To all dog friends in DFW area and Texas: 
On behalf of the HSNT, there are no words to express our deep gratitude to everyone who stepped up and sacrificed job time, family time, fuel, and personal resources to support the recent HSNT seizure of Heddins Kennel dogs and puppies. The overwhelming success of the entire operation was due to the significant contributions from our beloved animal welfare family. Like a true family, we are often dysfunctional in some ways, when times are dull and we are bored with day to day drudgeries. Fortunately for these formerly suffering canines, our differences were set aside and we all pulled together to make great things happen for truly deserving dogs. It was an amazing thing to witness, and I believe HSNT and DFWCares has made history.
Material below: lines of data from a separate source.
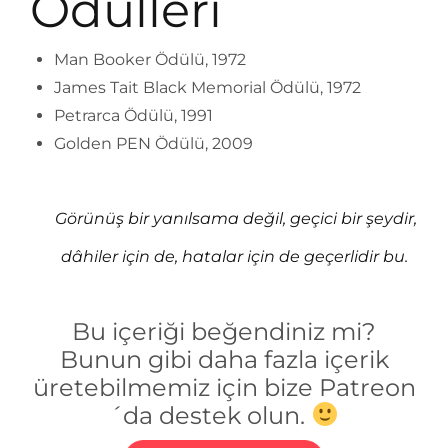
Ödülleri
Man Booker Ödülü, 1972
James Tait Black Memorial Ödülü, 1972
Petrarca Ödülü, 1991
Golden PEN Ödülü, 2009
Görünüş bir yanılsama değil, geçici bir şeydir,
dâhiler için de, hatalar için de geçerlidir bu.
Bu içeriği beğendiniz mi?
Bunun gibi daha fazla içerik
üretebilmemiz için bize Patreon
´da destek olun.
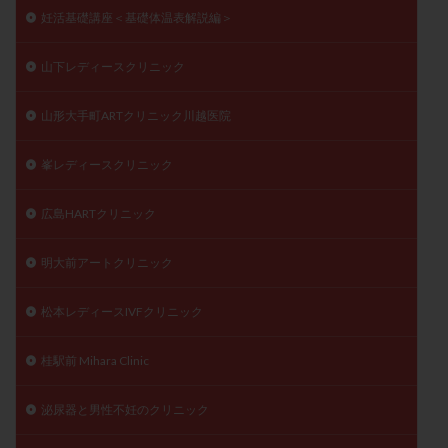
妊活基礎講座＜基礎体温表解説編＞
山下レディースクリニック
山形大手町ARTクリニック川越医院
峯レディースクリニック
広島HARTクリニック
明大前アートクリニック
松本レディースIVFクリニック
桂駅前 Mihara Clinic
泌尿器と男性不妊のクリニック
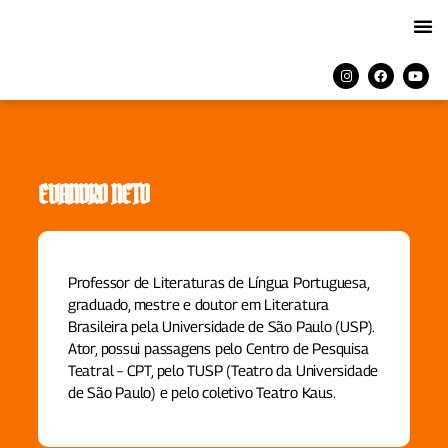
EVANDRO NETO
Professor de Literaturas de Língua Portuguesa,
graduado, mestre e doutor em Literatura
Brasileira pela Universidade de São Paulo (USP).
Ator, possui passagens pelo Centro de Pesquisa
Teatral – CPT, pelo TUSP (Teatro da Universidade
de São Paulo
)
e pelo coletivo Teatro Kaus.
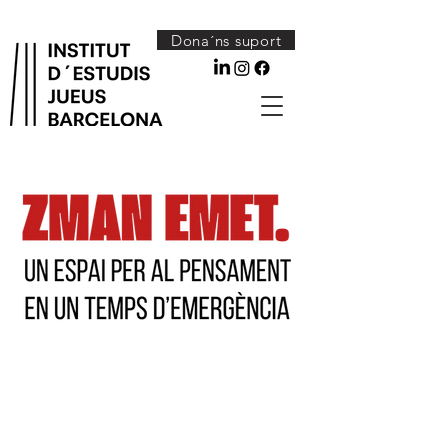
Dona´ns suport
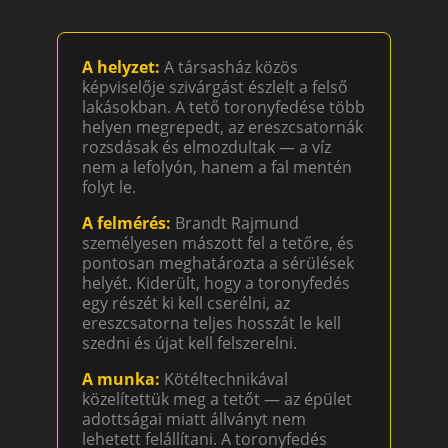
A helyzet:
A társasház közös
képviselője szivárgást észlelt a felső
lakásokban. A tető toronyfedése több
helyen megrepedt, az ereszcsatornák
rozsdásak és elmozdultak — a víz
nem a lefolyón, hanem a fal mentén
folyt le.
A felmérés:
Brandt Rajmund
személyesen mászott fel a tetőre, és
pontosan meghatározta a sérülések
helyét. Kiderült, hogy a toronyfedés
egy részét ki kell cserélni, az
ereszcsatorna teljes hosszát le kell
szedni és újat kell felszerelni.
A munka:
Kötéltechnikával
közelítettük meg a tetőt — az épület
adottságai miatt állványt nem
lehetett felállítani. A toronyfedés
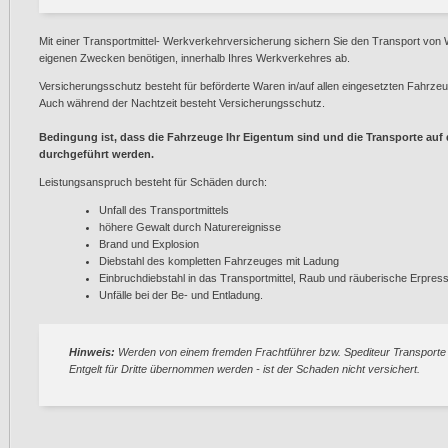
Mit einer Transportmittel- Werkverkehrversicherung sichern Sie den Transport von W
eigenen Zwecken benötigen, innerhalb Ihres Werkverkehres ab.
Versicherungsschutz besteht für beförderte Waren in/auf allen eingesetzten Fahrzeu
Auch während der Nachtzeit besteht Versicherungsschutz.
Bedingung ist, dass die Fahrzeuge Ihr Eigentum sind und die Transporte au
durchgeführt werden.
Leistungsanspruch besteht für Schäden durch:
Unfall des Transportmittels
höhere Gewalt durch Naturereignisse
Brand und Explosion
Diebstahl des kompletten Fahrzeuges mit Ladung
Einbruchdiebstahl in das Transportmittel, Raub und räuberische Erpres
Unfälle bei der Be- und Entladung.
Hinweis:
Werden von einem fremden Frachtführer bzw. Spediteur Transporte 
Entgelt für Dritte übernommen werden - ist der Schaden nicht versichert.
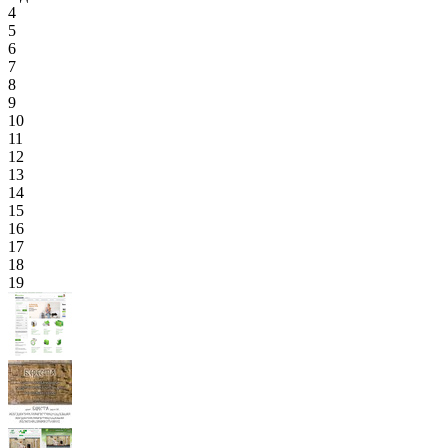
4
5
6
7
8
9
10
11
12
13
14
15
16
17
18
19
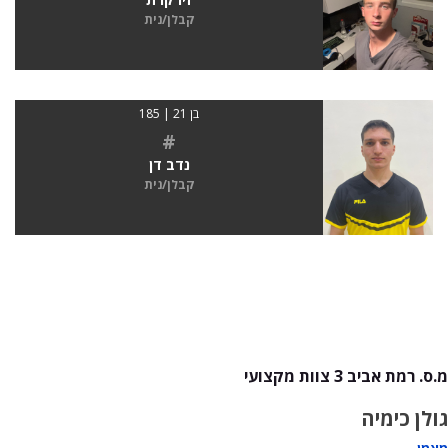
קבלן/נית
בן 21 | 185
#
נדב דן
קבלן/נית
מ.ס. רמת אביב 3 צוות מקצועי
גולן כימיה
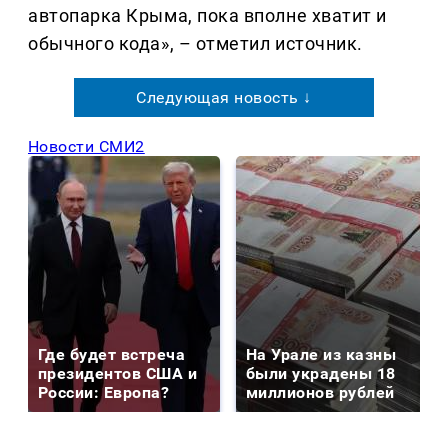
автопарка Крыма, пока вполне хватит и
обычного кода», – отметил источник.
Следующая новость ↓
Новости СМИ2
Где будет встреча
На Урале из казны
президентов США и
были украдены 18
России: Европа?
миллионов рублей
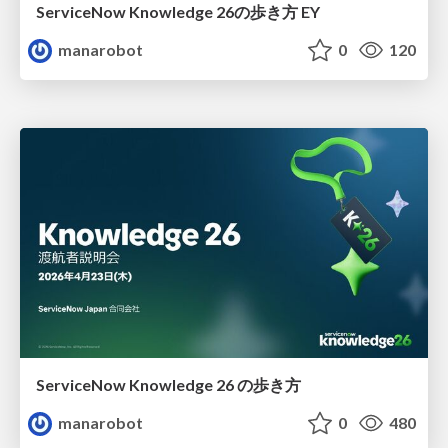
ServiceNow Knowledge 26の歩き方 EY
manarobot
0
120
ServiceNow Knowledge 26 の歩き方
manarobot
0
480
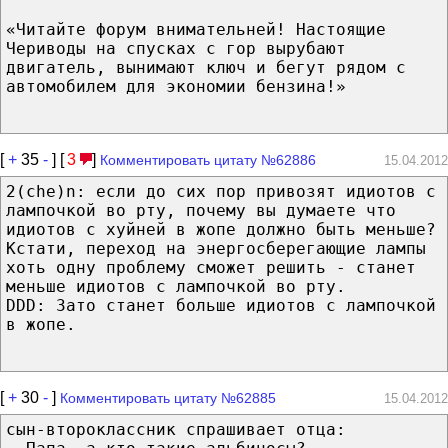
«Читайте форум внимательней! Настоящие
Чериводы на спусках с гор вырубают
двигатель, вынимают ключ и бегут рядом с
автомобилем для экономии бензина!»
[
+
35
-
] [
3
]
Комментировать цитату №62886
15.04.2012
2(che)n: если до сих пор привозят идиотов с
лампочкой во рту, почему вы думаете что
идиотов с хуйней в жопе должно быть меньше?
Кстати, переход на энергосберегающие лампы
хоть одну проблему сможет решить - станет
меньше идиотов с лампочкой во рту.
DDD: Зато станет больше идиотов с лампочкой
в жопе.
[
+
30
-
]
Комментировать цитату №62885
15.04.2012
сын-второклассник спрашивает отца:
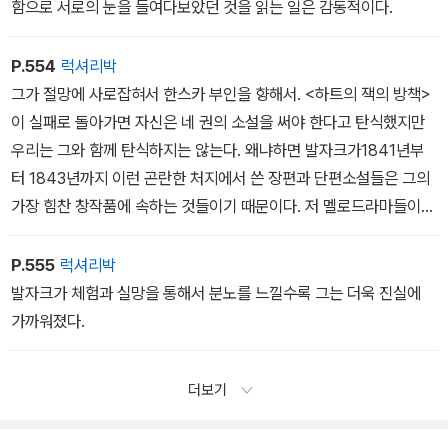
함으로 서로의 눈을 들여다보았던 것을 읽는 일은 감동적이다.
P.554
럭셔리박
그가 절망에 사로잡혀서 한스카 부인을 향해서. <하트의 잭의 방책>
이 실패로 돌아가면 자신은 네 권의 소설을 써야 한다고 탄식했지만
우리는 그와 함께 탄식하지는 않는다. 왜냐하면 발자크가1841년부
터 1843년까지 이런 곤란한 처지에서 쓴 장편과 단편소설들은 그의
가장 힘찬 창작품에 속하는 것들이기 때문이다. 저 멜로드라마들이
성공을 거두었더라면 어쩌면 그는 이 작품들을 남기지 않았을지도 모
른다.
P.555
럭셔리박
발자크가 체험과 실망을 통해서 분노를 느낄수록 그는 더욱 진실에
가까워졌다.
더보기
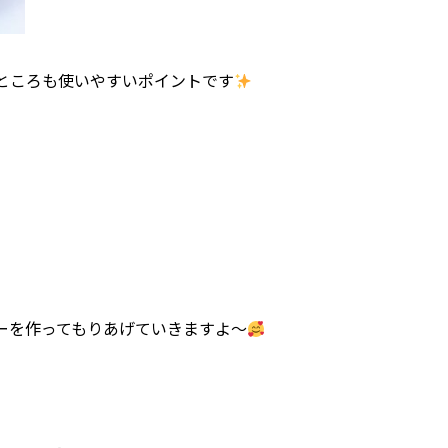
ところも使いやすいポイントです
ーを作ってもりあげていきますよ～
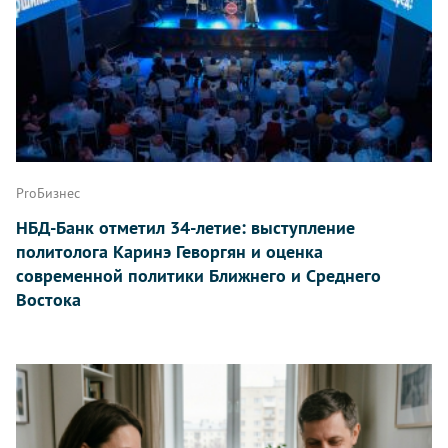
ProБизнес
НБД-Банк отметил 34-летие: выступление
политолога Каринэ Геворгян и оценка
современной политики Ближнего и Среднего
Востока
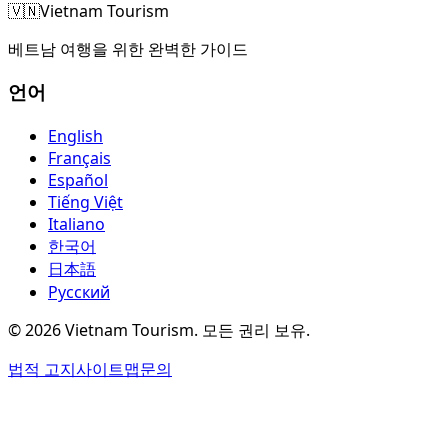
🇻🇳
Vietnam Tourism
베트남 여행을 위한 완벽한 가이드
언어
English
Français
Español
Tiếng Việt
Italiano
한국어
日本語
Русский
©
2026
Vietnam Tourism.
모든 권리 보유
.
법적 고지
사이트맵
문의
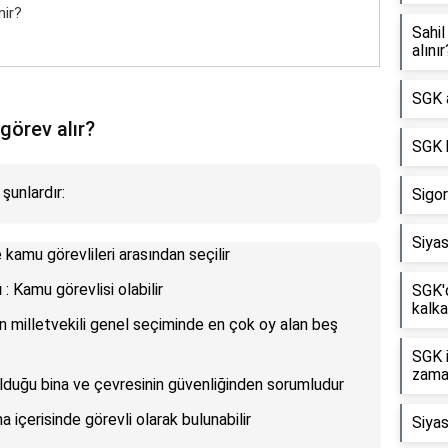
nir?
Sahil
alınır
SGK a
görev alır?
SGK 
şunlardır:
Sigor
Siyas
e kamu görevlileri arasından seçilir
ı
: Kamu görevlisi olabilir
SGK'
kalka
n milletvekili genel seçiminde en çok oy alan beş
SGK i
zama
ulduğu bina ve çevresinin güvenliğinden sorumludur
a içerisinde görevli olarak bulunabilir
Siyas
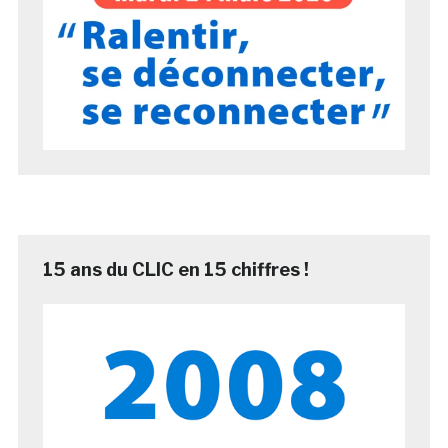
15 ans du CLIC en 15 chiffres !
During Katrina, there were approximately 800 dogs at most in the Lamar Dixon shelter at any one time. The entire country was there supporting that effort. Here, one small non-profit shelter, staffed with street kids and a few tired veterans took on one of the largest puppy dealers in the state, and with your help, pulled off one of the most successful and efficient puppy mill busts in the country. We are proud to be part of your family. While there were many "shining stars" who persevered, there is no way to fully thank each and every one who contributed their time for the 450 plus dogs who needed us. The bottom line is they needed us all, and we ALL answered their plea. With the exception of the 28 "cow dogs" still waiting for justice, all the dogs rescued are safe tonight and have hope filled futures. We do this work for "Apple" the yorkie, "Fritz" the dachsund, "Baboon" the chow, "Paddee" the yorkie mix with no front feet, and the old tired skinny labrador who ate a whole can of anchovies his first night in a real home, with a real family. Cheers to all of you, and many blessings to all, and your pets as well. Give them a hug tonight. There is no doubt that they will hug you back. With utmost respect for the love and care you all have shown, 
-Sandy Grambort and the entire HSNT staff 

We'll post more later on the goldens safely in GRRNT's foster program today.


----------



## Penny & Maggie's Mom (Oct 4, 2007)

This is wonderful news, and to all those who shared their time and/or resources.... BLESS YOU, and THANK YOU.


----------



## Karen519 (Aug 21, 2006)

*Special*

*TO SAY you are ALL SPECIAL ANGELS, is the biggest understatement in the world.*


THANK YOU all for saving these babies-they will be eternally grateful and you gave each of them the most AMAZING GIFT-to be loved!!!!!


----------



## mylissyk (Feb 25, 2007)

...I was totally impressed with the operation at the warehouse shelter when we went in to pick up the Goldens. The volunteers and staff that worked and took care of all those dogs did an outstanding, tremendous job.


----------



## Karen519 (Aug 21, 2006)

*Mylissk*

Mylissk:

Which Goldens does your rescue have?


----------



## Jackson'sMom (Oct 13, 2007)

A huge THANK YOU to everyone who helped.


----------